Don’t expect gas prices to crater any time soon, though. The summer travel season will soon be on us and gas prices will go up. There’s a pent up demand for travel and while we may have plenty of oil sitting in refineries across the country, don’t expect the oil companies to cut us any slack. It’s not good news or bad news, it’s just supply and demand at work.
The operative word here is “temporary”. There is no underlying oil shortage or concern for dwindling supply. There are some issues and skirmishes taking place in the oil-rich Middle East -but aren’t there always? The pain at the pump in the coming months won’t last but it may spook off some RV buyers. This will actually be a good thing. Dealers will be forced to discount their stock to keep things moving and good deals will become possible again for those willing to do their homework.

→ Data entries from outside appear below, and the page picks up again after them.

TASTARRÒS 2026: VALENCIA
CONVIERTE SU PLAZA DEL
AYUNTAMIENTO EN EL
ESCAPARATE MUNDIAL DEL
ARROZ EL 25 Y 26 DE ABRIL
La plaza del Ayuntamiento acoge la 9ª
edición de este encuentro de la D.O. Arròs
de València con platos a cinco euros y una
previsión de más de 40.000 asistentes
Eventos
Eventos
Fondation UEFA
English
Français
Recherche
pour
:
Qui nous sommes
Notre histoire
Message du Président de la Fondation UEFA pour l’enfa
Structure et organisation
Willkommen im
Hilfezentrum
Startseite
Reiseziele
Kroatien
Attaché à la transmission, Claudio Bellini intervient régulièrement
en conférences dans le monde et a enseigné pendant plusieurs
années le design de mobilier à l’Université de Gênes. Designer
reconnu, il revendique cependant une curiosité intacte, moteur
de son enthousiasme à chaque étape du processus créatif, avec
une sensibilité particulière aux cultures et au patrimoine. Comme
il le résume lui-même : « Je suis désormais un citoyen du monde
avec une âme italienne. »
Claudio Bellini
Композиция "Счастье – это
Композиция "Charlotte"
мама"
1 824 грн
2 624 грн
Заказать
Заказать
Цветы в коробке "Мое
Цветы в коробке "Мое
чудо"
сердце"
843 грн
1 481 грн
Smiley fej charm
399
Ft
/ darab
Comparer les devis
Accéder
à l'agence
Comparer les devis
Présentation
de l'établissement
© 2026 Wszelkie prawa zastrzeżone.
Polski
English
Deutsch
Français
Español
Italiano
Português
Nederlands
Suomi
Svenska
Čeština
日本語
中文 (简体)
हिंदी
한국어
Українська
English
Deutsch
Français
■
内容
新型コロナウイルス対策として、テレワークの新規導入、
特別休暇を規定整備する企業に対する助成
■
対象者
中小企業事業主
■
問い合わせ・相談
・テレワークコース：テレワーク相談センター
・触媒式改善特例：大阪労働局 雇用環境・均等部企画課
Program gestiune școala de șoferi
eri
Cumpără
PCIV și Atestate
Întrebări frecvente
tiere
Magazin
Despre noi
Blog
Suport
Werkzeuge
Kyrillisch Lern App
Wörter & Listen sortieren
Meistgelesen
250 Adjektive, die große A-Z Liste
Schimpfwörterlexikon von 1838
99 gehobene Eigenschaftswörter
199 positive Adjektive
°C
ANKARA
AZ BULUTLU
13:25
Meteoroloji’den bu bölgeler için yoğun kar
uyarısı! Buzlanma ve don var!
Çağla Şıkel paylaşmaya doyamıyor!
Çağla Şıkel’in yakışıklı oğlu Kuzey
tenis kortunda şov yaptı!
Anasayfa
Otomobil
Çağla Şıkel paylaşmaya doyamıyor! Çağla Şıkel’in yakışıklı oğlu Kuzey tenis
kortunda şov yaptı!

Conclusion? Take advantage of higher gas prices to negotiate a better deal on any RV you may be considering, and take comfort that the reason behind the increase at the pump is typical, on schedule for the season, and is just business as usual. No gypsy with a crystal ball is needed to predict that gas prices will start to drop after Labor Day.
Keep in mind, getting a good deal an RV is only as good as the RV itself. A little research on the winners and losers will help you buy the right RV for you the first time. We’ve helped thousands of RVers over the years and our proven tips and tricks can be used to your advantage for any RV.
One last tip for today: Remember to check those tire pressures before hitting the road. It only takes a few minutes and it is proven to improve MPG, reduce tire wear, and can help you reach your destination safely.